As we enter the Year of the Rat, advertising creatives across Asia offer their favourite Chinese New Year (CNY) campaigns from over the years. Here, we celebrate the best work from the festive period and hear their views on what is best in class.
I have a soft spot for advertisements that tugs heartstrings.
While sex sells, emotions linger.
Even before the 2018 D&G saga that resurfaced this old 2015 advertisement, this is a Chinese New Year ad that I’ve come across and every year, I can’t help to watch it repeatedly, without fail. Five minutes well spent, every time I watch it.
The advertisement was first exposed to me while watching the annual CCTV New Year Gala together with my father, who migrated from Shanghai some 27 years ago to Singapore. As I struggle to keep up with my Shanghainese roots, and the rapid changes within the vibrant Mainland, the scene where the mother spoke to her daughter in Shanghainese was especially poignant to me - due to the fact that, still, I struggle to use chopsticks the proper way.
My dad resonated with the scene of the ABC in San Francisco paying respects to the late parents on the praying alter, as it reminded him that no matter how far he is away from home, he is Chinese, and is connected to his roots. He had to yin shui si yuan (Chinese idiom: when you drink water, think of its source), and remembered where he came from.

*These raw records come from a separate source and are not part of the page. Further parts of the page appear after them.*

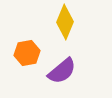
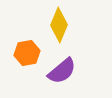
yellow diamond: moved 6 px left, 3 px down
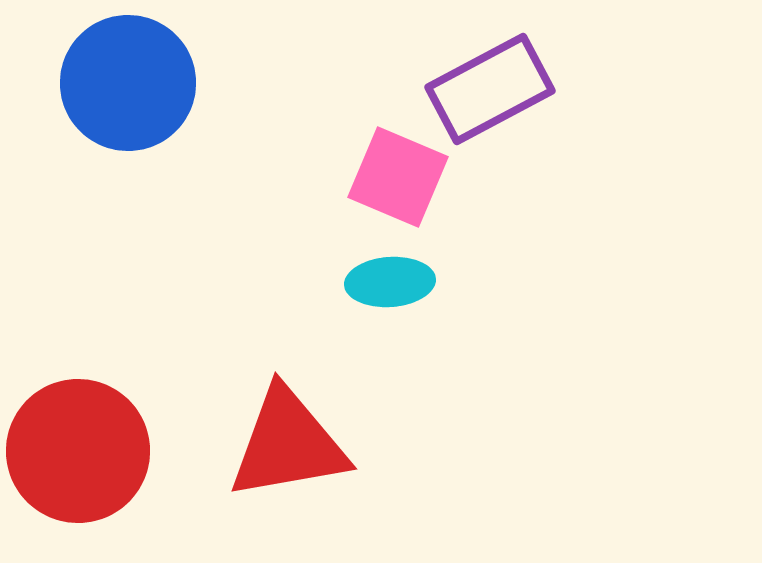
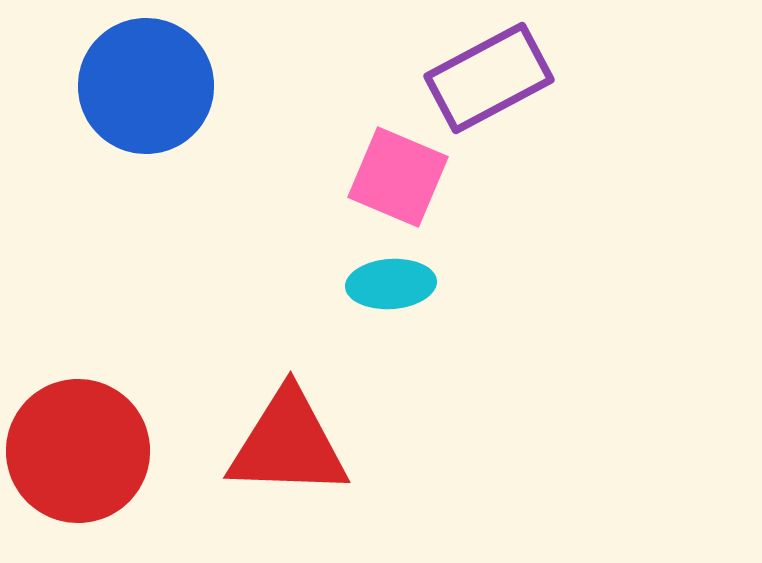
blue circle: moved 18 px right, 3 px down
purple rectangle: moved 1 px left, 11 px up
cyan ellipse: moved 1 px right, 2 px down
red triangle: rotated 12 degrees clockwise
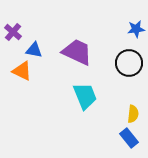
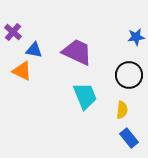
blue star: moved 8 px down
black circle: moved 12 px down
yellow semicircle: moved 11 px left, 4 px up
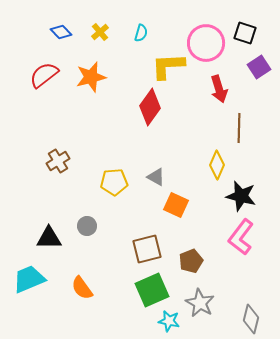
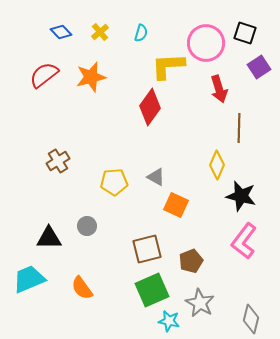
pink L-shape: moved 3 px right, 4 px down
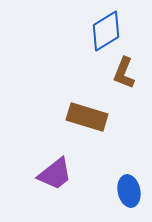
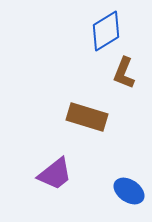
blue ellipse: rotated 44 degrees counterclockwise
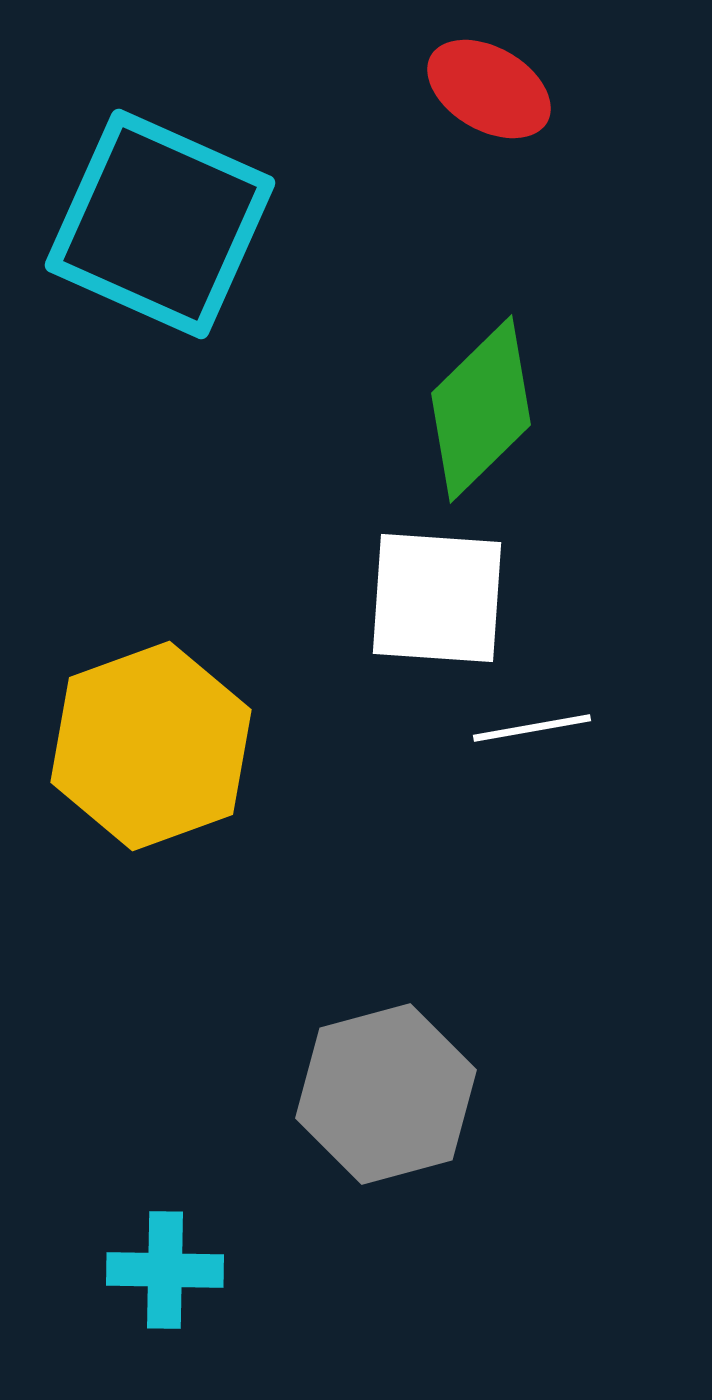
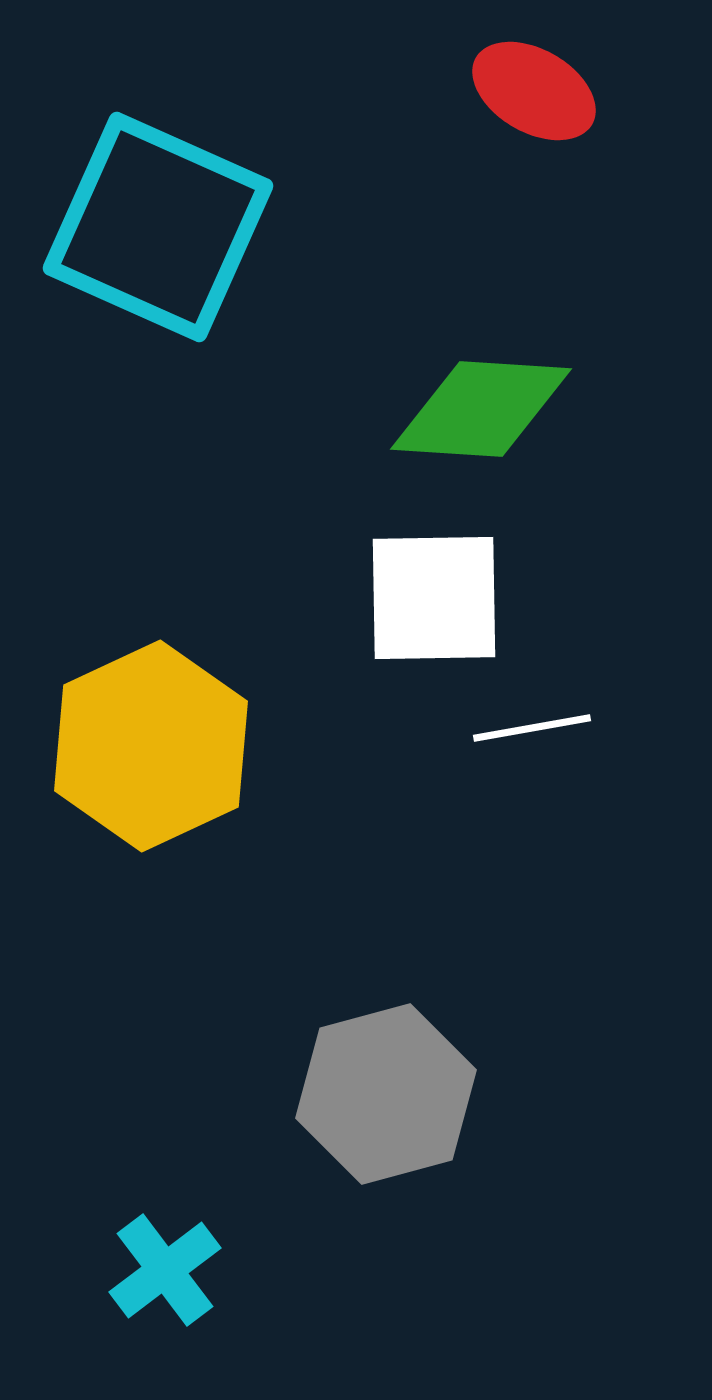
red ellipse: moved 45 px right, 2 px down
cyan square: moved 2 px left, 3 px down
green diamond: rotated 48 degrees clockwise
white square: moved 3 px left; rotated 5 degrees counterclockwise
yellow hexagon: rotated 5 degrees counterclockwise
cyan cross: rotated 38 degrees counterclockwise
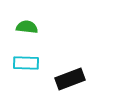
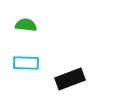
green semicircle: moved 1 px left, 2 px up
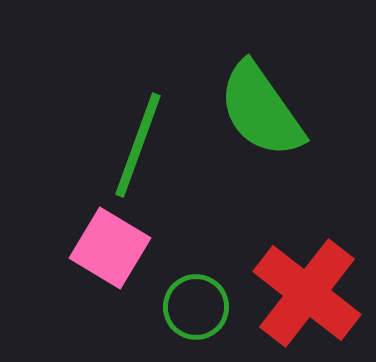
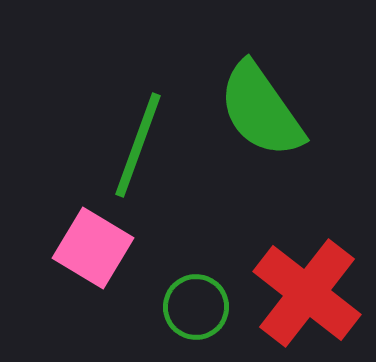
pink square: moved 17 px left
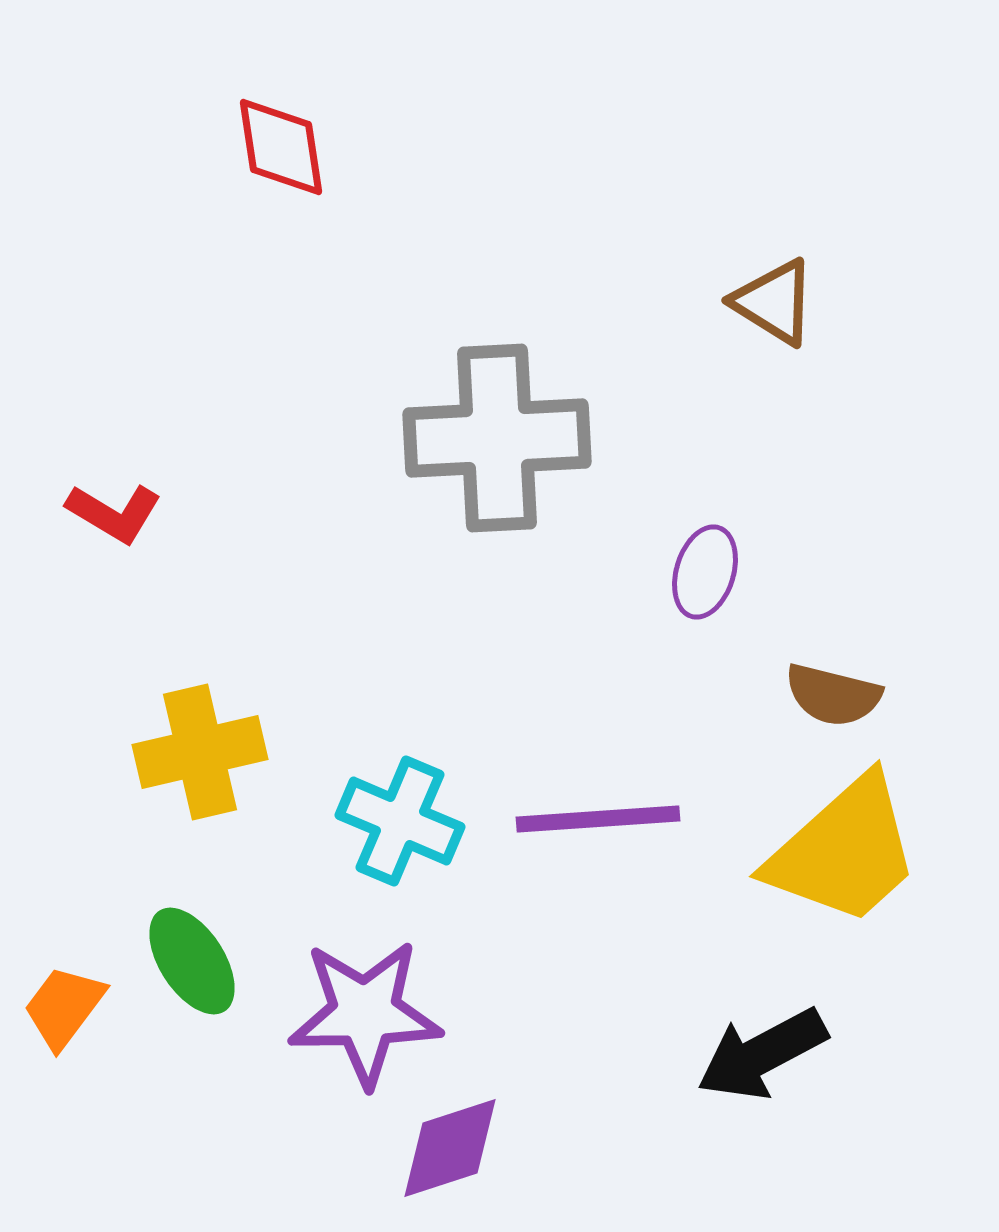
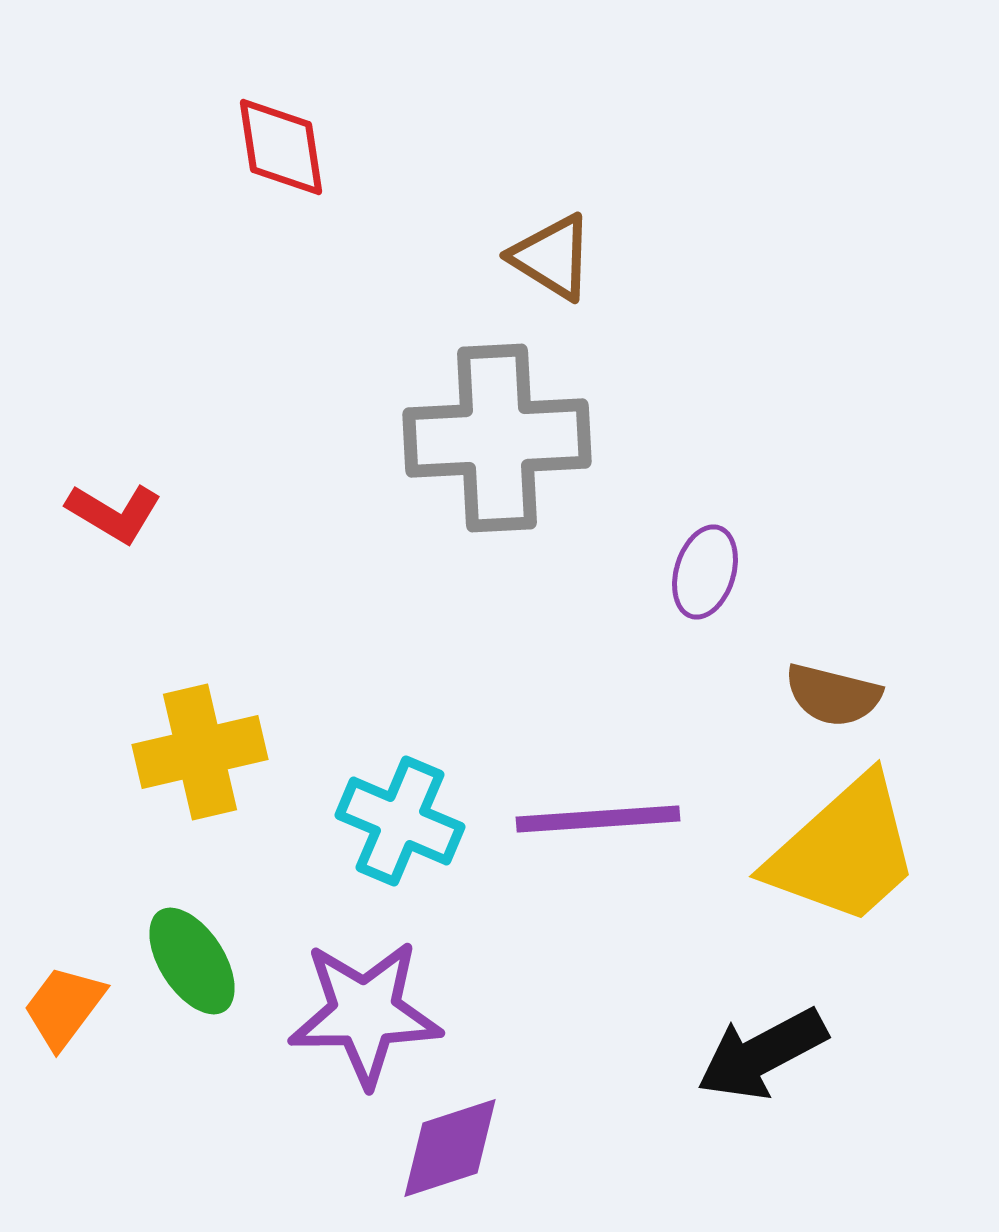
brown triangle: moved 222 px left, 45 px up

The festive season often means that the “migration” of the Chinese from all around the world starts weeks before Chu Yi (the first day of CNY). The ad cleverly depicted major dialect groups, cultures within China and captured hearts in the first few seconds. Perhaps it’s the transition of evoking emotions through a baby’s first taste and ending the scene with seniors and firecrackers that warmed me up. We might be living in modern times, but traditions stick during this crucial period, bonding through the key message of reunion dinners, happiness and family first.
We celebrate the occasion yearly without fail, it brings up Confucius' saying of “to put the world in order, we must first put the nation in order; to put the nation in order, we must put the family in order; to put the family in order, we must cultivate our personal life; and to cultivate our personal life, we must first set our hearts right.”
Tugging emotions is a way to get buy-in from the audience. But to have this ad thrive and survive through the thousands of ads that are being produced every day, the only way to live and not to be forgotten is through the important lesson of education.